Task objective:
Go through the data below and repeat it exactly, skipping each picture.

Entries provided:
────────

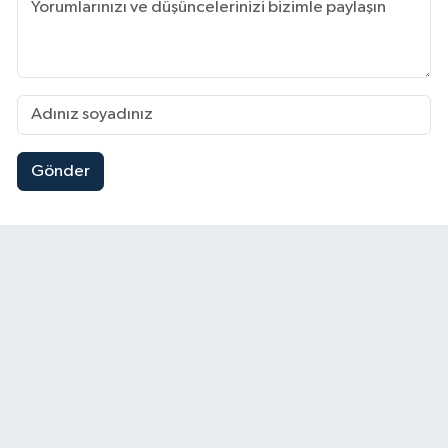
Gönder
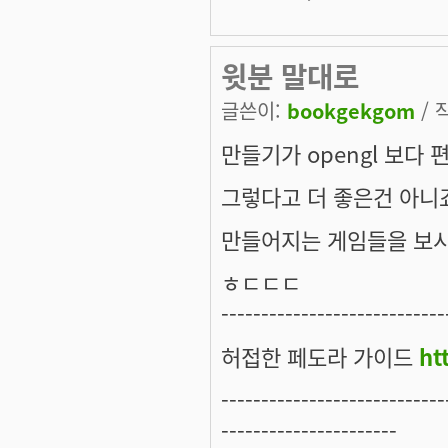
윗분 말대로
글쓴이:
bookgekgom
/ 
만들기가 opengl 보다 
그렇다고 더 좋은건 아니
만들어지는 게임들을 보시
ㅎㄷㄷㄷ
----------------------------
허접한 페도라 가이드
ht
----------------------------
----------------------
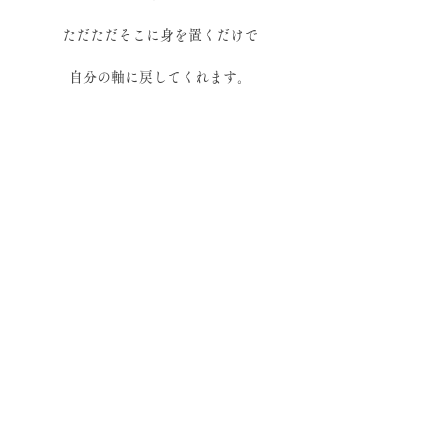
ただただそこに身を置くだけで
自分の軸に戻してくれます。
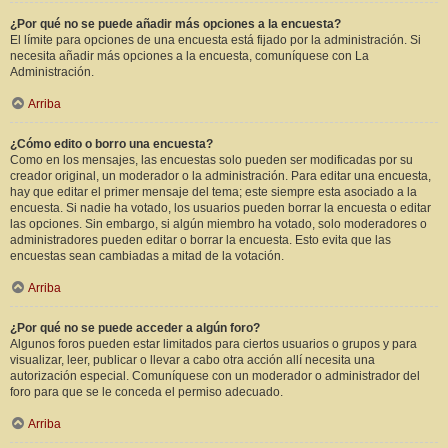
¿Por qué no se puede añadir más opciones a la encuesta?
El límite para opciones de una encuesta está fijado por la administración. Si
necesita añadir más opciones a la encuesta, comuníquese con La
Administración.
Arriba
¿Cómo edito o borro una encuesta?
Como en los mensajes, las encuestas solo pueden ser modificadas por su
creador original, un moderador o la administración. Para editar una encuesta,
hay que editar el primer mensaje del tema; este siempre esta asociado a la
encuesta. Si nadie ha votado, los usuarios pueden borrar la encuesta o editar
las opciones. Sin embargo, si algún miembro ha votado, solo moderadores o
administradores pueden editar o borrar la encuesta. Esto evita que las
encuestas sean cambiadas a mitad de la votación.
Arriba
¿Por qué no se puede acceder a algún foro?
Algunos foros pueden estar limitados para ciertos usuarios o grupos y para
visualizar, leer, publicar o llevar a cabo otra acción allí necesita una
autorización especial. Comuníquese con un moderador o administrador del
foro para que se le conceda el permiso adecuado.
Arriba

────────

Response to the exercise:
Gönder
윗분 말대로
글쓴이:
bookgekgom
/ 
만들기가 opengl 보다 
그렇다고 더 좋은건 아니
만들어지는 게임들을 보시
ㅎㄷㄷㄷ
----------------------------
허접한 페도라 가이드
ht
----------------------------
----------------------
ただただそこに身を置くだけで
自分の軸に戻してくれます。
¿Por qué no se puede añadir más opciones a la encuesta?
El límite para opciones de una encuesta está fijado por la administración. Si
necesita añadir más opciones a la encuesta, comuníquese con La
Administración.
Arriba
¿Cómo edito o borro una encuesta?
Como en los mensajes, las encuestas solo pueden ser modificadas por su
creador original, un moderador o la administración. Para editar una encuesta,
hay que editar el primer mensaje del tema; este siempre esta asociado a la
encuesta. Si nadie ha votado, los usuarios pueden borrar la encuesta o editar
las opciones. Sin embargo, si algún miembro ha votado, solo moderadores o
administradores pueden editar o borrar la encuesta. Esto evita que las
encuestas sean cambiadas a mitad de la votación.
Arriba
¿Por qué no se puede acceder a algún foro?
Algunos foros pueden estar limitados para ciertos usuarios o grupos y para
visualizar, leer, publicar o llevar a cabo otra acción allí necesita una
autorización especial. Comuníquese con un moderador o administrador del
foro para que se le conceda el permiso adecuado.
Arriba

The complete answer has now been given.